*EXERCISE PROMPT*
Begin at the line containing "如果玩家希望获得更快的财富增长，也可以" in the data below and go on through the line containing "Browsers und am", repeating each line exactly; include both ends and no other line.

┌─ RECORDS FOR THE EXERCISE

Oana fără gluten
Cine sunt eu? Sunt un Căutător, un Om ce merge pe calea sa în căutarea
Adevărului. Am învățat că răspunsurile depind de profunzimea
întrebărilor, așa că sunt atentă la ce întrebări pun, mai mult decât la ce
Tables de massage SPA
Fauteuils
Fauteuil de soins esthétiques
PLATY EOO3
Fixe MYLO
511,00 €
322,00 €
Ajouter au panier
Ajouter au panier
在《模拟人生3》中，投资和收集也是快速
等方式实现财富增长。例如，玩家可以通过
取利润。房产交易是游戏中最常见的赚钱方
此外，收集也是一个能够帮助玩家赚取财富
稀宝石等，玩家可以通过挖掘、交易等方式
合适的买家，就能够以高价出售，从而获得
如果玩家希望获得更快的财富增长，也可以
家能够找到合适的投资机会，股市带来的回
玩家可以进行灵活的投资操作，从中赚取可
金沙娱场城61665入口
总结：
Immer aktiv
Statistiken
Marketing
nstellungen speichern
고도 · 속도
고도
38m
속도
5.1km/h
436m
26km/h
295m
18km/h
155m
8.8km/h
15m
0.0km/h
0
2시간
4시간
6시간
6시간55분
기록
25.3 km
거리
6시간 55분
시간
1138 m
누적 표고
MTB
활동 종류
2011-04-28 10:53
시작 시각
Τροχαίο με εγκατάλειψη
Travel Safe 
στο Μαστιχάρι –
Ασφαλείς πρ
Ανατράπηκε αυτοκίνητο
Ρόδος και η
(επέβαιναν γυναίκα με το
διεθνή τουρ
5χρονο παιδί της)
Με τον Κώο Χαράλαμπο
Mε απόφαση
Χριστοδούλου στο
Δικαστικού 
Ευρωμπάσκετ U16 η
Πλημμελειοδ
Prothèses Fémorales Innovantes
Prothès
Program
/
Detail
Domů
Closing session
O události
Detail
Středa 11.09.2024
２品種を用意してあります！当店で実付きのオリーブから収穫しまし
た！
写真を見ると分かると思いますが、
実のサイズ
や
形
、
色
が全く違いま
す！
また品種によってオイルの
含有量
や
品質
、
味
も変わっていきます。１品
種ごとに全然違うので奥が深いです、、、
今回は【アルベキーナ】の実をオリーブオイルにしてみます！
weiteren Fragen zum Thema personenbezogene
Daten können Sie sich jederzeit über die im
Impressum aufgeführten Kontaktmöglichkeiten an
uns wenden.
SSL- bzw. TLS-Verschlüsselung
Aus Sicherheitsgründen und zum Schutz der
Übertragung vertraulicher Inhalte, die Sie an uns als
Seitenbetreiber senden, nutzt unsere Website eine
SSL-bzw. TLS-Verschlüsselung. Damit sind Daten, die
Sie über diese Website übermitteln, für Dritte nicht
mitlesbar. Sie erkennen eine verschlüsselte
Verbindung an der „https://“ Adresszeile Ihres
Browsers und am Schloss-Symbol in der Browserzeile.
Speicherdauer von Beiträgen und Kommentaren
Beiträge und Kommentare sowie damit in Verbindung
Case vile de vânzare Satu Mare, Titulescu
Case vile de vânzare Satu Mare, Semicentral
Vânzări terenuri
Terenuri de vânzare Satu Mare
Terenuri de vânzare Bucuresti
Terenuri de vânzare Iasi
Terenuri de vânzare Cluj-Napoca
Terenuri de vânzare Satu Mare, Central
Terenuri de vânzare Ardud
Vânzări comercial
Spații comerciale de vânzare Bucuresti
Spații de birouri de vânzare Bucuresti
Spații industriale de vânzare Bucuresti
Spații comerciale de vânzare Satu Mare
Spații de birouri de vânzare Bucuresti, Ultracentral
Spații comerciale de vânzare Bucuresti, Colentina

└─

*TASK ANSWER*
如果玩家希望获得更快的财富增长，也可以
家能够找到合适的投资机会，股市带来的回
玩家可以进行灵活的投资操作，从中赚取可
金沙娱场城61665入口
总结：
Immer aktiv
Statistiken
Marketing
nstellungen speichern
고도 · 속도
고도
38m
속도
5.1km/h
436m
26km/h
295m
18km/h
155m
8.8km/h
15m
0.0km/h
0
2시간
4시간
6시간
6시간55분
기록
25.3 km
거리
6시간 55분
시간
1138 m
누적 표고
MTB
활동 종류
2011-04-28 10:53
시작 시각
Τροχαίο με εγκατάλειψη
Travel Safe 
στο Μαστιχάρι –
Ασφαλείς πρ
Ανατράπηκε αυτοκίνητο
Ρόδος και η
(επέβαιναν γυναίκα με το
διεθνή τουρ
5χρονο παιδί της)
Με τον Κώο Χαράλαμπο
Mε απόφαση
Χριστοδούλου στο
Δικαστικού 
Ευρωμπάσκετ U16 η
Πλημμελειοδ
Prothèses Fémorales Innovantes
Prothès
Program
/
Detail
Domů
Closing session
O události
Detail
Středa 11.09.2024
２品種を用意してあります！当店で実付きのオリーブから収穫しまし
た！
写真を見ると分かると思いますが、
実のサイズ
や
形
、
色
が全く違いま
す！
また品種によってオイルの
含有量
や
品質
、
味
も変わっていきます。１品
種ごとに全然違うので奥が深いです、、、
今回は【アルベキーナ】の実をオリーブオイルにしてみます！
weiteren Fragen zum Thema personenbezogene
Daten können Sie sich jederzeit über die im
Impressum aufgeführten Kontaktmöglichkeiten an
uns wenden.
SSL- bzw. TLS-Verschlüsselung
Aus Sicherheitsgründen und zum Schutz der
Übertragung vertraulicher Inhalte, die Sie an uns als
Seitenbetreiber senden, nutzt unsere Website eine
SSL-bzw. TLS-Verschlüsselung. Damit sind Daten, die
Sie über diese Website übermitteln, für Dritte nicht
mitlesbar. Sie erkennen eine verschlüsselte
Verbindung an der „https://“ Adresszeile Ihres
Browsers und am Schloss-Symbol in der Browserzeile.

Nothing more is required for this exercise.